それでも、旋律が残る限り、真実は消せない』


「この人……私と同じことを考えてた」


アイリスは息を飲んだ。

「……この記録が残っていたこと自体が、奇跡よ。

本来なら、抹消と同時に灰にされていたはず」


セリアは手紙を胸に抱え、静かに呟く。


「“記録なき旋律”……その意味が、今なら分かる気がする。

残されたのは、楽譜ではなく――思いだったんだ」



その夜、レオンが騎士団の中庭でセリアを待っていた。

彼の表情はいつになく硬かった。


「セリア。
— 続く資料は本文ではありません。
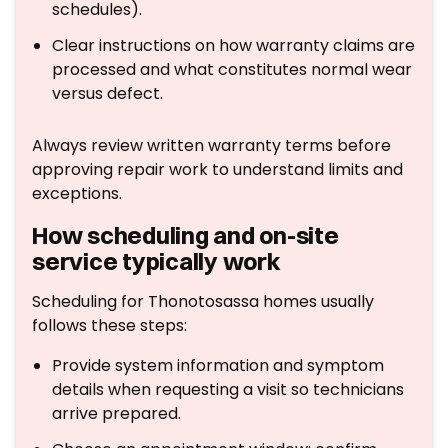
schedules).
Clear instructions on how warranty claims are
processed and what constitutes normal wear
versus defect.
Always review written warranty terms before
approving repair work to understand limits and
exceptions.
How scheduling and on-site
service typically work
Scheduling for Thonotosassa homes usually
follows these steps:
Provide system information and symptom
details when requesting a visit so technicians
arrive prepared.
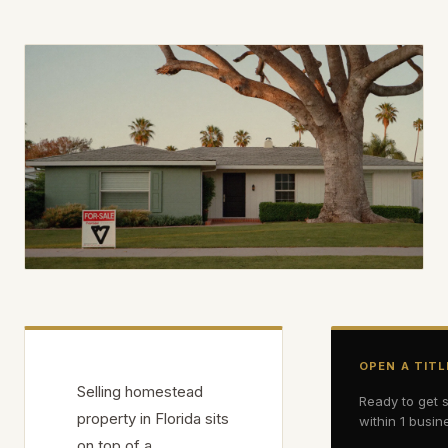
OPEN A TITL
Selling homestead
Ready to get 
property in Florida sits
within 1 busin
on top of a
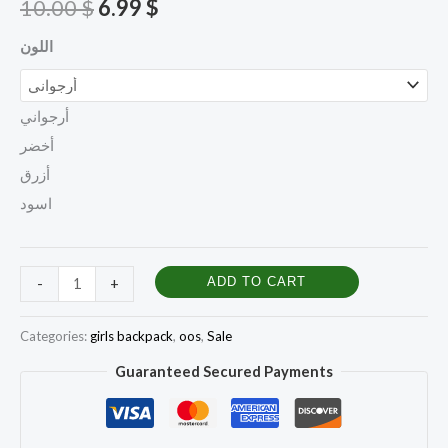
10.00
$
6.99
$
اللون
أرجواني
أخضر
أزرق
اسود
ADD TO CART
-
+
Categories:
girls backpack
,
oos
,
Sale
Guaranteed Secured Payments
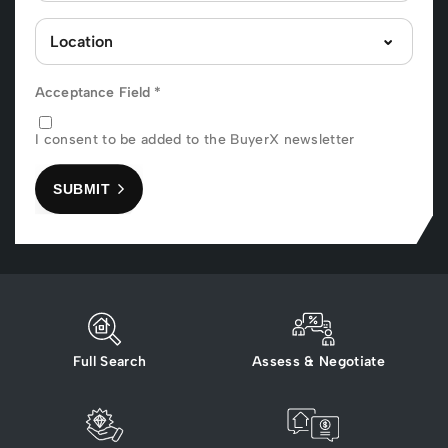
Acceptance Field
*
I consent to be added to the BuyerX newsletter
SUBMIT
Full Search
Assess & Negotiate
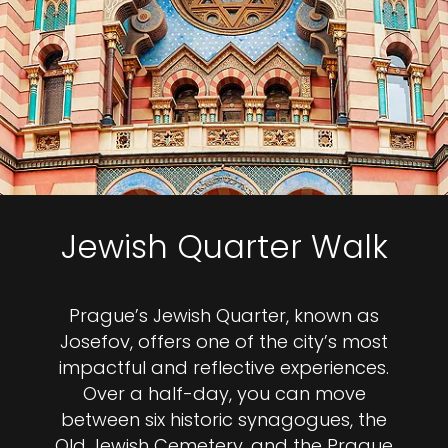
Jewish Quarter Walk
Prague’s Jewish Quarter, known as
Josefov, offers one of the city’s most
impactful and reflective experiences.
Over a half-day, you can move
between six historic synagogues, the
Old Jewish Cemetery, and the Prague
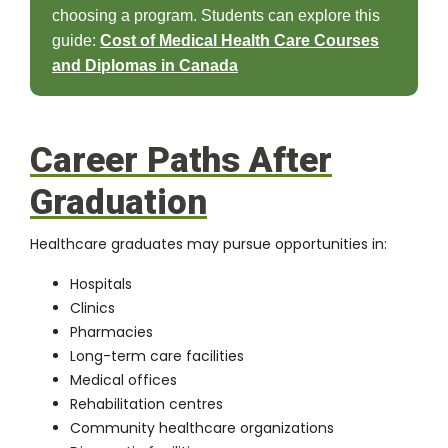
choosing a program. Students can explore this
guide:
Cost of Medical Health Care Courses
and Diplomas in Canada
Career Paths After
Graduation
Healthcare graduates may pursue opportunities in:
Hospitals
Clinics
Pharmacies
Long-term care facilities
Medical offices
Rehabilitation centres
Community healthcare organizations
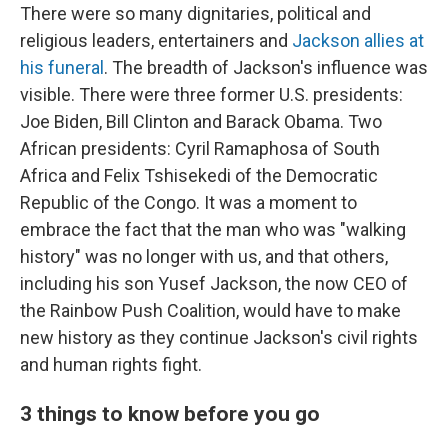
There were so many dignitaries, political and
religious leaders, entertainers and
Jackson allies at
his funeral
. The breadth of Jackson's influence was
visible. There were three former U.S. presidents:
Joe Biden, Bill Clinton and Barack Obama. Two
African presidents: Cyril Ramaphosa of South
Africa and Felix Tshisekedi of the Democratic
Republic of the Congo. It was a moment to
embrace the fact that the man who was "walking
history" was no longer with us, and that others,
including his son Yusef Jackson, the now CEO of
the Rainbow Push Coalition, would have to make
new history as they continue Jackson's civil rights
and human rights fight.
3 things to know before you go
君の“歌”が、ついに上層部の中でも正式に議題になった」

「……そう、ですか」


「討伐とは別に、“異例の再審問”が行われる。

だが、これはただの形式ではない。

君を“神詠士として認めるか否か”を、今後の教義の根幹に関わる判断として扱うつもりらしい」


セリアは黙ってその言葉を受け止める。


「君は今、女神アリアの“枠外”に立っている。

それでも、戻ることを選ぶのか?」


「私は……この世界が“祈りと歌”だけでできているなんて、もう思っていません。

でも、“誰かを救いたい”という気持ちだけは、変わってないんです。

だから、祈りの歌であっても、科学の歌であっても、

そのどちらにも“本当の意味”があると、信じたい」


レオンは黙ってうなずき、夜空を仰いだ。


「ならば、俺も剣を置かない。

お前が“歌う理由”を貫く限り、俺は……その道を切り開く盾でありたい」


セリアはその言葉に、胸が熱くなるのを感じた。

(私は、信じていい。たとえ、この歌が世界に裁かれるとしても――

この歌には、守るべき人の声が宿っている)



同時刻、団長グラン・エスパーダは、

封印譜を記した古文書を再び机に広げていた。


「エルノ・ヴァルス……お前が託した旋律は、二十年の時を超えて蘇ったか」

「だが、今度こそ問われることになる。

“信仰”とは何か。“歌”とは何か。“神”とは、誰か」


静かな部屋の中に、ページをめくる音だけが響いていた。